Maßgeblich war für den BGH, dass aus Sicht des Ablehnenden die Befürchtung im Raum steht, der Sachverständige werde nicht geneigt sein, bei der gerichtlich angeordneten Begutachtung von seinem früheren Privatgutachten abzuweichen oder sich gar in Widerspruch zu diesem zu setzen. Anders als im Falle seiner gerichtlichen Beauftragung ist der Sachverständige im Falle seiner Beauftragung mit einem Privatgutachten mit einer der an der jeweiligen Streitigkeit beteiligten Personen vertraglich verbunden. Beurteilt er den Sachverhalt, der Gegenstand des Privatgutachtens war, später anders, so setzt er sich möglicherweise dem - gleich ob berechtigten oder unberechtigten - Vorwurf seines Auftraggebers aus, das Privatgutachten nicht ordnungsgemäß erstattet oder sonstige vertragliche Pflichten verletzt zu haben.

Praxisanmerkung:

Sowohl Patienten als auch beklagten Ärzten und Kliniken ist damit eine weitere Möglichkeit gegeben, Sachverständige abzulehnen. Gleichwohl sind und bleiben Ablehnungsgesuche schwierig und sind selten erfolgreich.

Einmal mehr zeigt sich, dass die Prozeßbevollmächtigten der Parteien prüfen sollten, ob die vom Gericht vorgeschlagenen Sachverständigen zu der Fallfrage bereits (Privat-) Gutachten erstellt haben.
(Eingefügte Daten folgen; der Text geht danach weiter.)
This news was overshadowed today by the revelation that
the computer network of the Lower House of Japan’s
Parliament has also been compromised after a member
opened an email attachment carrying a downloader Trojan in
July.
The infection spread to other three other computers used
Es ist sinnvoller, den Sachverständigen dann sogleich, sprich noch vor Beauftragung und Gutachtenerstattung, abzulehnen, wenn eine für die vertretene Partei schlechter Ausgang zu erwarten ist. 

Ärzten, die im Gutachtergewerbe tätig sind, sollten die Entscheidung mit besonderer Aufmerksamkeit lesen. Wer weiter für Gerichte tätig sein will, sollte von Privatgutachten die Finger lassen. Denn die Erstellung von Privatgutachten kann den Arzt als Gerichtssachverständigen im Einzelfall "verbrennen". 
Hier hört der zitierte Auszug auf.